By using caret, i obtain

library('caret')

fitControl <- trainControl(
  method = 'LOOCV',                # k-fold cross validation 'cv'
  number = 1,                     # number of folds
  savePredictions = 'final',       # saves predictions for optimal tuning parameter
  classProbs = T ,                 # should class probabilities be returned
  summaryFunction=twoClassSummary  # results summary function
) 

train(Species ~ Sepal.Length, data=irisData ,method='rf',   tuneGrid=data.frame(mtry=1)  ,trControl = fitControl)

With AUC values between 0.770 and 0.780.

I tried to change number to 60 but the result is the same.

Where is the issue?

Best.

Best Answer

Yes, for randomForest you need to set the seed, you can see below:

library('randomForest')
library('pROC') 

irisData <- iris[1:60,]
irisData$Species <- as.factor(as.character(irisData$Species))

predictions <- 1:60

for (k in 1:60){
set.seed(1) 
predictions[k] <- predict(randomForest(Species ~ Sepal.Length , 
data = irisData[-k,], mtry=1),type="prob", 
newdata = irisData[k,,drop=F])[2] 
}
auc(irisData$Species,predictions,direction="<", 
levels = levels(irisData$Species))

Area under the curve: 0.776

For caret, you need a list of seed integers the length of your resampling, and the last one is the seed used for prediction on final model.

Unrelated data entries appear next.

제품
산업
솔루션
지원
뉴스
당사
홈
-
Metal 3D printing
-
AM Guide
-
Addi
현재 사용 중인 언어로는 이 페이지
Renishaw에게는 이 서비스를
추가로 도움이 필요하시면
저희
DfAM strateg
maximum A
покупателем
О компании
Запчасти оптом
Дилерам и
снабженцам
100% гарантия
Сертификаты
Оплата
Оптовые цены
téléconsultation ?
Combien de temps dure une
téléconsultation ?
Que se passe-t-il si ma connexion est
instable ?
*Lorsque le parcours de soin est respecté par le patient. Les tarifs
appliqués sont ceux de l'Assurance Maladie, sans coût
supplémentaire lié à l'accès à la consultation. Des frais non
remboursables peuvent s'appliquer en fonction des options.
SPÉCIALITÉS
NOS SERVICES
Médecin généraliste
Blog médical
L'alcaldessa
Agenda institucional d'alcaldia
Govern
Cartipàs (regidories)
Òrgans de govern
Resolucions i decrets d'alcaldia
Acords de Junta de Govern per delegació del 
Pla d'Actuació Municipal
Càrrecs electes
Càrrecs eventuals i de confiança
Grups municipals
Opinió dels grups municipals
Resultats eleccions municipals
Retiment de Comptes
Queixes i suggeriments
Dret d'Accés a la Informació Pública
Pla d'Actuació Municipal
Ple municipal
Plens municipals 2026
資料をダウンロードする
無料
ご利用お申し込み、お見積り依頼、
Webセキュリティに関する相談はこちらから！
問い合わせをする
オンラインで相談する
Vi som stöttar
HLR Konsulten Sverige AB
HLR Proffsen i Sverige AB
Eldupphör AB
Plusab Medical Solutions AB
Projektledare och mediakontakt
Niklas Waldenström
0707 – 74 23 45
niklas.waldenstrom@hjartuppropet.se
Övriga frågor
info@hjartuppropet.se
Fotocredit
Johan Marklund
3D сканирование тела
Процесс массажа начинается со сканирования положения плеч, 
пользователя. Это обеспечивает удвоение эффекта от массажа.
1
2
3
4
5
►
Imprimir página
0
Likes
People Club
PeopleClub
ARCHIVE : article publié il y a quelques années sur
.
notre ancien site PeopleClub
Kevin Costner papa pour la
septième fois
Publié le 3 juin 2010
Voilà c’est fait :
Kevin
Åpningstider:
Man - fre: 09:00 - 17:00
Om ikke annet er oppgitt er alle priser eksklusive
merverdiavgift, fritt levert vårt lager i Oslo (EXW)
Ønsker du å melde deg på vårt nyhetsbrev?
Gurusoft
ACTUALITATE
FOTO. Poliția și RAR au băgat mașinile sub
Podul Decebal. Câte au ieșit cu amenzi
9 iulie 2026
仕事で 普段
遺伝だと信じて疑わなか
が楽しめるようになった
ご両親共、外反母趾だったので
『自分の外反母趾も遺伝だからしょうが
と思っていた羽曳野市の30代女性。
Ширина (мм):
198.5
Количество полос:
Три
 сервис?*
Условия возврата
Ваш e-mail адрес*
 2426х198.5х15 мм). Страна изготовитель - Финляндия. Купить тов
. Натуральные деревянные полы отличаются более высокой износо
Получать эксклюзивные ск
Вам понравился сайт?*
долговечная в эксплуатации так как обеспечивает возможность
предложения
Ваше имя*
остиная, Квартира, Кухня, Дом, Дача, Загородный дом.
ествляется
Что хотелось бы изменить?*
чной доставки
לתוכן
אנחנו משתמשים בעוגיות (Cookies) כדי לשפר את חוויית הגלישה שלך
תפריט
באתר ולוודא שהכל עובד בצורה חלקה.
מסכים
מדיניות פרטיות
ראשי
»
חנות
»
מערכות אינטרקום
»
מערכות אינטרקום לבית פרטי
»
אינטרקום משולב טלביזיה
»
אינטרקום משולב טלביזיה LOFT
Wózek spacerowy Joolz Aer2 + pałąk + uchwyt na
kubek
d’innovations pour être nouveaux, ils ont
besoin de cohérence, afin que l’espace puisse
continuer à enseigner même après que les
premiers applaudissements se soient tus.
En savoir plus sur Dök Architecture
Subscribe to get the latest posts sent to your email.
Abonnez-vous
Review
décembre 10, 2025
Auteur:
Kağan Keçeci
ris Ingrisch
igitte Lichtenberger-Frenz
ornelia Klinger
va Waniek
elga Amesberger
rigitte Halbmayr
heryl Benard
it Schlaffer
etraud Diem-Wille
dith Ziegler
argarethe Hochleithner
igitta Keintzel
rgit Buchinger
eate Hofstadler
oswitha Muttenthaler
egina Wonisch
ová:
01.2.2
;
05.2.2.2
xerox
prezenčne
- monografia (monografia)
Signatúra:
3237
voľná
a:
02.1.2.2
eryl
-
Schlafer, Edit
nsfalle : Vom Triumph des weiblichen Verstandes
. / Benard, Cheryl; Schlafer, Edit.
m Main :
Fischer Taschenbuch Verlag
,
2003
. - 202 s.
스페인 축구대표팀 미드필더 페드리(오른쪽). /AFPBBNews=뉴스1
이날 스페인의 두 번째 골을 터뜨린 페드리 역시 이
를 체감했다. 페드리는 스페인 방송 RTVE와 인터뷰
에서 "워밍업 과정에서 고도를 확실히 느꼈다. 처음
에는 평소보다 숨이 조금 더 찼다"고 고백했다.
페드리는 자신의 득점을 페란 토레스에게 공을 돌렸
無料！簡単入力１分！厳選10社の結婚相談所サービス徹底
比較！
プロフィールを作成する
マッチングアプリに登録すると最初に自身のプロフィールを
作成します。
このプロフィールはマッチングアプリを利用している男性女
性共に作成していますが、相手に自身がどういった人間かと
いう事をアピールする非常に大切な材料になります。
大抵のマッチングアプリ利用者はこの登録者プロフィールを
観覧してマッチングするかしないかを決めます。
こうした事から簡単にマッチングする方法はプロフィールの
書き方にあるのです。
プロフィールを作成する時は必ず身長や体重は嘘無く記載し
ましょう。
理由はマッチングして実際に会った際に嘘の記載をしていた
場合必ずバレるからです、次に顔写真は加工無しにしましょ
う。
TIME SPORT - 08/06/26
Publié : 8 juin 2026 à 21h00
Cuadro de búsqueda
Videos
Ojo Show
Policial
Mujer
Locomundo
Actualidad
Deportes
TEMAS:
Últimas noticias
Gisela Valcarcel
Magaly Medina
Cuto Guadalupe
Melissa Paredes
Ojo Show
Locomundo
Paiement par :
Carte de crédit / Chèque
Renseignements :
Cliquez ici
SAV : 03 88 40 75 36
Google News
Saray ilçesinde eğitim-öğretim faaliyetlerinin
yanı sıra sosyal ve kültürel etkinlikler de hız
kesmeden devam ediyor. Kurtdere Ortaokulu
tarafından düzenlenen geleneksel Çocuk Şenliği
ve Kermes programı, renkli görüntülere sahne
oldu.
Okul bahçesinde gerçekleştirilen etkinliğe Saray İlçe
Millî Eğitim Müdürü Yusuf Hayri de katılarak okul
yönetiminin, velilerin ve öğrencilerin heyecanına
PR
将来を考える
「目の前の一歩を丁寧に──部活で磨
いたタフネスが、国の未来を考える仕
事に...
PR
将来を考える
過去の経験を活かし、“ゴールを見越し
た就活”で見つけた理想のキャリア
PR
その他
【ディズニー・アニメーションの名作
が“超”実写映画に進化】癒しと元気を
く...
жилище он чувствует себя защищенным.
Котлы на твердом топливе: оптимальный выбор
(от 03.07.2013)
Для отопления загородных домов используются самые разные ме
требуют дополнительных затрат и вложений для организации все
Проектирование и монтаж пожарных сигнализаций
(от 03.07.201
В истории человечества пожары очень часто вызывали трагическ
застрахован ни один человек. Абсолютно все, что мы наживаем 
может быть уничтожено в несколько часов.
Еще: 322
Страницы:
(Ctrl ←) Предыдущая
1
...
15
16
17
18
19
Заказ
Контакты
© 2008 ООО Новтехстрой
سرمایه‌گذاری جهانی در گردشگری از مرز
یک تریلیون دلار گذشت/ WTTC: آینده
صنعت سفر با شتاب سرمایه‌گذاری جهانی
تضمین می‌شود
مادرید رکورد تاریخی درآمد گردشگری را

So that makes a list of 61, all 1s, similar to above:

library('caret')

fitControl <- trainControl(
  method = 'LOOCV',                
  number = 1,                     
  savePredictions = 'final',        
  classProbs = T ,
  seed = as.list(rep(1,61)),                
  summaryFunction=twoClassSummary 
) 

train(Species ~ Sepal.Length, data=irisData ,method='rf',   
tuneGrid=data.frame(mtry=1)  ,trControl = fitControl)

60 samples
 1 predictor
 2 classes: 'setosa', 'versicolor' 

No pre-processing
Resampling: Leave-One-Out Cross-Validation 
Summary of sample sizes: 59, 59, 59, 59, 59, 59, ... 
Resampling results:

  ROC    Sens  Spec
  0.776  1     0.6